DPM 2007

Backup (and Recovery)

I’ve spent a bit of time recently looking at backup solutions for Windows 2008 Server. For those who don’t know Windows 2008 has no native support tape devices which have been replaced by removable disk storage e.g. external USB hard disks. Microsoft have replaced the old NTBackup utility with Windows Backup in Windows 2008. A free download version of NTBackup that allows you to restore files from historical backups.

One limitation of Windows Backup is that it only supports direct attached disks when scheduling jobs. A manual backup job can use a UNC file path but can’t be scheduled. The solution to this issue is to use the Windows Scheduler to run this command (with updated UNC path and drive letters):

  • wbadmin start backup -backupTarget:\\servername\share\folder -include:C:,D: -allCritical -vssFull -quiet

Other limitations are around the ability to backup other server products such as Exchange, SQL, Sharepoint etc. Microsoft provide Data Protection Manager (DPM 2007) which supports these more advanced requirements.

Data Protection Manager Posts

If your requirements are for a more traditional disk to tape backup model then a number of third party backup solutions are available for Windows 2008 e.g. BackupExec, ArcServe, Data Protector Express etc


Backup is a critical function of any IT Infrastructure and should be high on the list of priorities for everyone. Backup can be a complicated thing to understand so here are 3 things to consider when choosing a solution:

  • How often should we backup?
  • How long do backups need to be kept for?
  • How long will it take to get data back from backup?

It is also a good idea to ensure backups are stored off site incase of fire or other disaster onsite. It should also be secured because backup contains all of your customer information, intellectual property, sales data, email messages etc

It is important to ensure you monitor your backups so that you know they are working and assign someone the responsibility of managing the backup process and ensuring data is stored securely offsite.


It is important to understand the recovery process and set reasonable expectations for the length of time it will take to recovery data. Factors that will determine the time required include access to backup media, data transfer rate, complexity of the restore process and amount of data being restored.

Some backup solutions give end users the ability to restore data themselves for disk copies. This is useful for small recovery jobs e.g. a deleted file or folder containing user data. In other situations it may be necessary to collect backup media from offsite storage and the require a systems administrator to restore data e.g. recovery of Active Directory, Exchange or SQL databases.

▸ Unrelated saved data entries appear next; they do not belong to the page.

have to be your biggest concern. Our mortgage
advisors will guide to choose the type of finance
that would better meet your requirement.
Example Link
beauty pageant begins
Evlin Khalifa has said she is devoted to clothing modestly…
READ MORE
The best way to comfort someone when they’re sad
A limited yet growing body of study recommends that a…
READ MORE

Some systems have special recovery requirements that should be taken into consideration e.g. document level recovery of Sharepoint may require a “Recovery Sharepoint farm” or Exchange item level restore may need a large amount of disk space to restore the entire EDB file before extracting data.

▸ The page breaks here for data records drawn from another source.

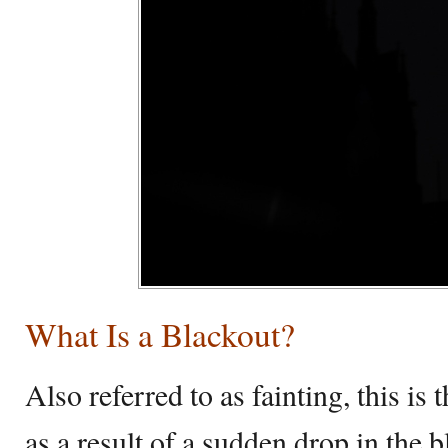
What Is a Blackout?
Also referred to as fainting, this is
as a result of a sudden drop in the 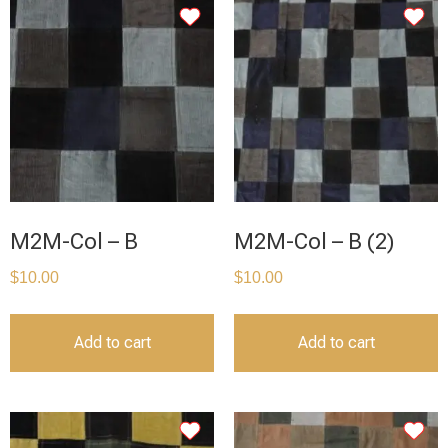
M2M-Col – B
M2M-Col – B (2)
$
10.00
$
10.00
Add to cart
Add to cart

Data Protection Manager 2007 overview

System Centre Data Protection Manager 2007 (DPM) is Microsoft’s enterprise backup solution. Here is a short overview of the key features and a couple of gotcha’s.

DPM supports backup of Microsoft Operating Systems including Windows 2003 or greater and Windows XP. It supports backups for a wide range of Microsoft applications including Sharepoint, Exchange and SQL.

Disk to Disk to Tape

DPM is a disk to disk to tape backup solution. The DPM server can take snap shots of protected servers throughout the day and store those snap shots on DAS or SAN storage (note that it does not support USB drives). Snapshots can then be backed up to tape. This is an effective way of removing backup window issues and is probably the biggest selling point of this type of solution. It also allows recovery up to the last snapshot, reducing the size of any data lost should a major failure occur during the day.

The recommended amount of disk space for snapshots is 1.5 times the size of the data being protected. This should be taken into account when selecting hardware to run on.

Take a careful look at the supported tape drive list on the DPM 2007 homepage too.

Service Packs and Hotfixes.

Service Pack 1 for DPM 2007 is a major improvement and must be installed if you want to get a good result from this product. A post service pack 1 roll up package is also available and fixes many issues too.

Agents need to be redeployed following the updates, so it is best to install and patch DPM before deploying agents. Servers with agents need to be rebooted before the agent will communicate.


If you choose to backup the System State of a server, DPM uses Windows Backup to dump the system state to the local C: drive of the protected server. The catch here is that you can run out of C: drive space and that is not good. This can be changed by editing an XML file on the protected server.

Tape backups run 7 days a week, can only be scheduled on the hour and you can’t eject the tape from DPM. These 3 issues are in my opinion limit the ability for DPM to be used as a purely tape backup solution. Having a run now option would useful be useful.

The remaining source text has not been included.